L’Évolution ou Évolution Phase 1, leur unique simple fut compilé sur les deux volumes de Satan Bélanger présente Freak-Out Total (Disques Mucho Gusto)

Alors que les fraîcheurs de l’automne s’installent, notre petit studio montréalais s’immole pour la 16e édition de Mondo P.Q.! L’effervescence de quelques rares jingles originaux de Coca-Cola développés pour une campagne publicitaire de 1965 catalysent une première demie-heure où se croisent d’illustres artistes de la pop baroque (Les Bel Canto), du rock garage (Les Dabsters, Le Choeur d’une femme) et des hymnes instrumentaux (Les Ook-Piks, Les Lutins).

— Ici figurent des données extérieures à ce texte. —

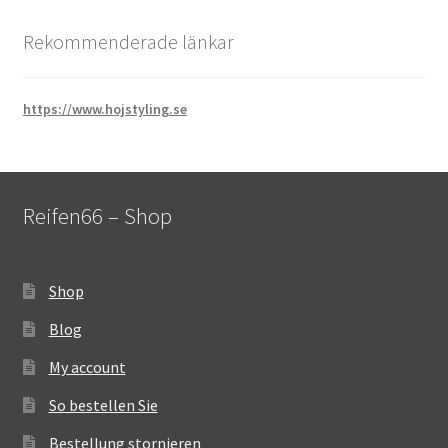
Rekommenderade länkar
https://www.hojstyling.se
Reifen66 – Shop
Shop
Blog
My account
So bestellen Sie
Bestellung stornieren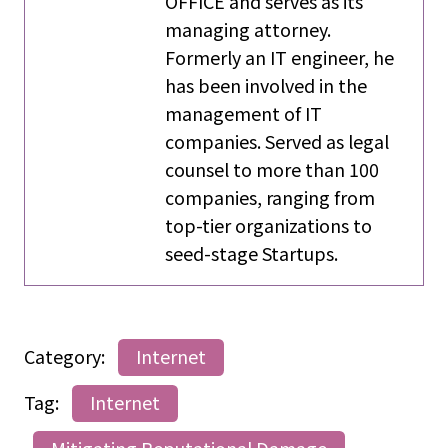
OFFICE and serves as its
managing attorney.
Formerly an IT engineer, he
has been involved in the
management of IT
companies. Served as legal
counsel to more than 100
companies, ranging from
top-tier organizations to
seed-stage Startups.
Category:
Internet
Tag:
Internet
Mitigating Reputational Damage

En seconde demie-heure, les rythmes sauvages de l’ami Satan Bélanger rugissent alors que les Disques Mucho Gusto annoncent la parution imminente du nouveau volume de sa série Freak-Out Total! L’occasion était trop belle pour vous offrir en primeur divers extraits et rejetons de la filière freak québécoise! Figure légendaire de l’underground québécois depuis les années 80, Bélanger collectionne et isole aussi de nombreux titres francophones pour ses compilations exploitant un curieux mélange d’avant-pop, de psychédélisme et d’expérimentations déglinguées. Une pharmacopée sonore qu’il qualifie candidement de psyché-jello. Tendez l’oreille et bonne écoute!

 

Les Jérolas – Indicatif Coca-Cola (Chantent pour les jeunes Coca-Cola; 1966)

Les Bel Canto – Quand vient le matin (Barclay; avril 1969)

Le plus saxon des groupes québécois nous proposait sur son quatrième album plusieurs tubes au potentiel international. Sérieux, entre vous et nous, avec une bonne promotion, Coui Coui ou Olé le matador auraient pu être des tubes à travers l’Europe. Leur talent ne s’arrête pas à ces succès locaux, puisque des titres comme Achète un billet, Petite fille je t’aime ou Quand viendra le matin révèlent une production aussi minutieuse qu’étoffée.

Les Sultans – Bring her back (DSP; 1967)

On a tendance à sous-estimer la capacité d’un groupe yé-yé à s’affanchir de son plus grand hit. Avec Les Sultans, le parcours inventif et métissé du groupe semble trop souvent encore aujourd’hui être occulté par leur reprise à succès de La poupée qui fait non de Michel Polnareff. À l’écoute de Sultans Express, leur second opus qui démarre avec fracas avec Pour qui pourquoi, force est d’admettre que le groupe avait une oreille sensible aux influences de toutes parts (The Byrds, Love, The Zombies). Denis Forcier, guitariste et principal compositeur du groupe, et Bruce Huard s’imposèrent rapidement comme des mélodistes chevronnés.

Les Dabsters – J’en ai assez (Passe-Temps; 1966)

L’aventure des Dabsters fut assez courte et ces jeunes montréalais du quartier Saint-Henri ne publièrent que deux simples avant de se dissiper dans la ville. Émannant la même rage adolescente que des groupes tels Les Misérables, Les Loups ou Les Différents, le groupe eut tôt fait de captiver les plus férus amateurs de rock garage. On pu d’ailleurs retracer les Dabsters dès les années 90 sur les compilations Rumble Québec Garage Beat 1966-67 puis People of Tyme , toutes deux orchestrées par Denis Lalonde, disquaire du Pick-Up (Montréal).

Le Choeur d’une femme – Parle-lui (Jupiter; 1967)

Ces musiciens parisiens d’expérience s’installèrent au Québec dès 1967 et captèrent l’attention du producteur Pierre Nolès, facilitant leur passage aux studios Stéréo Sound de Montréal pour l’enregistrement de leur unique simple (quoique des titres inédits existeraient). Le groove garage vrombissant de Parle-lui fut redécouvert en 2002 sur la compilation Québec Dans le vent Volume 1 et fait maintenant aussi partie de la série Les Introuvables (Disques Mérite).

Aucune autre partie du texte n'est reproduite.